Smoke, or a companion of sorts to 'Honeysuckle'.
As she had done every working afternoon for the last ten years, Hermione Granger closed and locked the Queerditch North Village Library. Elderly wizards were forcibly removed from the racks of newspapers, last minute romance novels were checked out and the children's section was de-gummed and de-chewed with only the slightest of elegant wand flicks. A murmured word extinguished all but the necessary lamps, while another set in motion a maelstrom of paper as the entire library catalogue shelved itself.
Satisfied that all was as it should be, she pulled the front door closed with a resounding meaty thump and trotted down the uneven footpath towards home, fussing with her overcoat all the way.

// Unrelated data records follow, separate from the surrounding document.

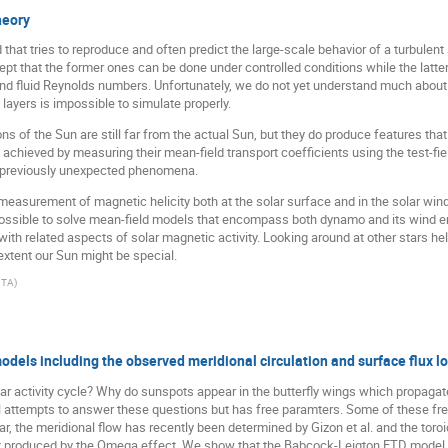
heory
d that tries to reproduce and often predict the large-scale behavior of a turbul
ept that the former ones can be done under controlled conditions while the latte
d fluid Reynolds numbers. Unfortunately, we do not yet understand much about th
 layers is impossible to simulate properly.
 of the Sun are still far from the actual Sun, but they do produce features that
 achieved by measuring their mean-field transport coefficients using the test-fi
 previously unexpected phenomena.
measurement of magnetic helicity both at the solar surface and in the solar win
 possible to solve mean-field models that encompass both dynamo and its wind ema
ith related aspects of solar magnetic activity. Looking around at other stars he
extent our Sun might be special.
ITA
)
els including the observed meridional circulation and surface flux l
lar activity cycle? Why do sunspots appear in the butterfly wings which propaga
 attempts to answer these questions but has free paramters. Some of these fr
ar, the meridional flow has recently been determined by Gizon et al. and the toroi
 produced by the Omega effect. We show that the Babcock-Leigton FTD model ca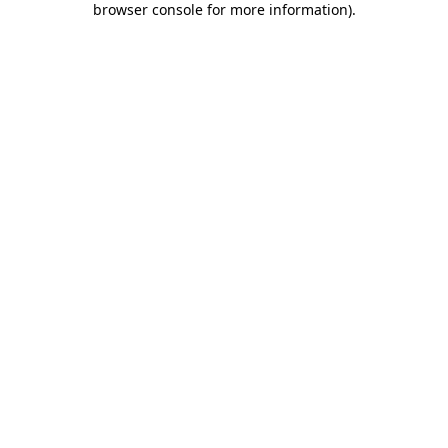
browser console for more information)
.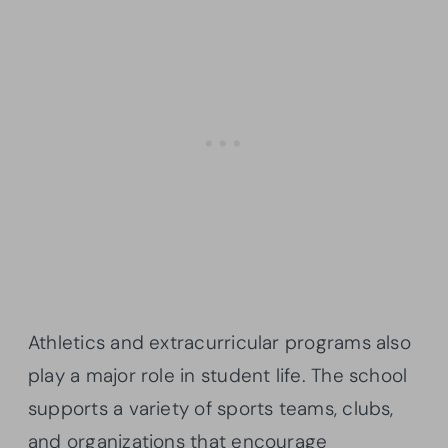
Athletics and extracurricular programs also
play a major role in student life. The school
supports a variety of sports teams, clubs,
and organizations that encourage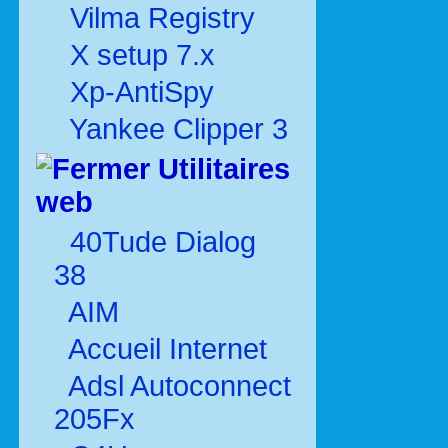
Vilma Registry
X setup 7.x
Xp-AntiSpy
Yankee Clipper 3
Utilitaires
web
40Tude Dialog
38
AIM
Accueil Internet
Adsl Autoconnect
205Fx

That evening Hermione skipped dinner in favour of playing game after game of Patience and listening to the lonely-hearts programme on the Wizarding Wireless Network. Before sleep she washed her face, stared balefully at her nest of hair and climbed up the rickety spiral staircase to her tower bedroom, thinking only of getting her hair chopped off entirely – and she thought about writing to her late mother and sullenly saying that no, it didn't calm down once she became an adult – and putting aside some time to cut back the vines of honeysuckle that choked her home. A part of her wondered exactly when she had reached this particular plateau of dullness, but that thought was summarily dismissed as self-indulgent twaddle.
A quiet life, she thought as she turned down her bedding. My kingdom for a quiet life.

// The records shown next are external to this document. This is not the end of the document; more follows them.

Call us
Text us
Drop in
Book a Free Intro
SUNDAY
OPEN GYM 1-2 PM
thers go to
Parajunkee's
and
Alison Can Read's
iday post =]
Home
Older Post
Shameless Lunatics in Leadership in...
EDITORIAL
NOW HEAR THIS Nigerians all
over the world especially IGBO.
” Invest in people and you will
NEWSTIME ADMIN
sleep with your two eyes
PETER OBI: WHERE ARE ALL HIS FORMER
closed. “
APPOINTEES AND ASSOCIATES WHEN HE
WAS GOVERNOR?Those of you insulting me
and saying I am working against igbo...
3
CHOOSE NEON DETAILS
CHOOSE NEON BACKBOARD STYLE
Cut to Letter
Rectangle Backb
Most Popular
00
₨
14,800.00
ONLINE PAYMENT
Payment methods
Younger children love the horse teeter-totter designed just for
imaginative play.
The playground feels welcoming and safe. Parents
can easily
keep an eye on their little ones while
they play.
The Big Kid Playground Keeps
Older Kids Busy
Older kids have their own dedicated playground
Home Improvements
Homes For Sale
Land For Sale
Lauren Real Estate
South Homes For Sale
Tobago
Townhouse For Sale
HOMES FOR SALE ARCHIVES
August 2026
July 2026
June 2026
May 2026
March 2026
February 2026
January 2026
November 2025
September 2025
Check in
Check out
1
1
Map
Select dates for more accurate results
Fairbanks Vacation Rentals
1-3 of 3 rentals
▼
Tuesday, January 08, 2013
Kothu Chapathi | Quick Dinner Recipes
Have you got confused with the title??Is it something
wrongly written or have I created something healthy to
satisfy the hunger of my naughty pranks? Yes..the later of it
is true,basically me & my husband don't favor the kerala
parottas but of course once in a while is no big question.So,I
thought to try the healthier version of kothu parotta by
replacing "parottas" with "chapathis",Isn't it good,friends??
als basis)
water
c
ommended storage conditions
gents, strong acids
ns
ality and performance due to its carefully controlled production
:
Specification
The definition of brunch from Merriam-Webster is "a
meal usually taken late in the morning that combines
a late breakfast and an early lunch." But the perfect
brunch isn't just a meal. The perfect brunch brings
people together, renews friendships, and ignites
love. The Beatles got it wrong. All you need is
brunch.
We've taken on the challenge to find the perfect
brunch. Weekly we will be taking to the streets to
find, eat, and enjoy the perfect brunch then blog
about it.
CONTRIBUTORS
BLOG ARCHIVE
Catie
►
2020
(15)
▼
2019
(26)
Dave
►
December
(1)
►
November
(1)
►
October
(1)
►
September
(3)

Deep in the belly of night, light flared and flickered and began to paint the sky in blushes of orange and gold, sheets of colour pinned in place by the jagged fingers of bare trees.
Hermione merely grunted in her sleep and pulled the duvet over her ears, dreaming of cradles and fireworks, completely oblivious to the frantic knocking on her front door.

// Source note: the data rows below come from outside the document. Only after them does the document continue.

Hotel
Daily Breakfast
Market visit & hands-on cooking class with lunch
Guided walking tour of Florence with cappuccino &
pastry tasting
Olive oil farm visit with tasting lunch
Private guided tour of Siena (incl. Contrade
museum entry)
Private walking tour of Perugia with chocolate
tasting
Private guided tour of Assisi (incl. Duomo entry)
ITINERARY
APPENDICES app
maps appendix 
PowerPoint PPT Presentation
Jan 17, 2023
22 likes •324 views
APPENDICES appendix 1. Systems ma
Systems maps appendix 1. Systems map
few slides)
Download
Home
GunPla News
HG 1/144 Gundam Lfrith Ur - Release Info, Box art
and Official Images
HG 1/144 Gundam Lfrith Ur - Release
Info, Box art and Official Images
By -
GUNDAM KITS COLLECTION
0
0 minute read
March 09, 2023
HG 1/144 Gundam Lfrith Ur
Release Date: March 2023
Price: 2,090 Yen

This air, she thought, smells completely putrid.
Hermione sat on a milk crate, oblivious to the unmerciful wooden splinters that threatened to burrow through her tunic. She was too busy staring at the piece of broken brick by her foot, elderly red on one side and charred black on the other. Exploded load wall, they said. The heat and pressure blew it outwards, and that was what made the roof cave in. There were bricks and roof tiles as far as the swing set on the corner of Market Square, and the whole frontage of Leaven and Loaf's bakery had been scythed out by flying debris.
She prodded the brick with the toe of her shoe. After all, it was easier to focus on one small thing than to stare the hulking mass of smouldering blackness in front of her. If she looked at that for too long, she would be filled with a desire to weep, or shout, or take up accountancy, or do something else completely inappropriate.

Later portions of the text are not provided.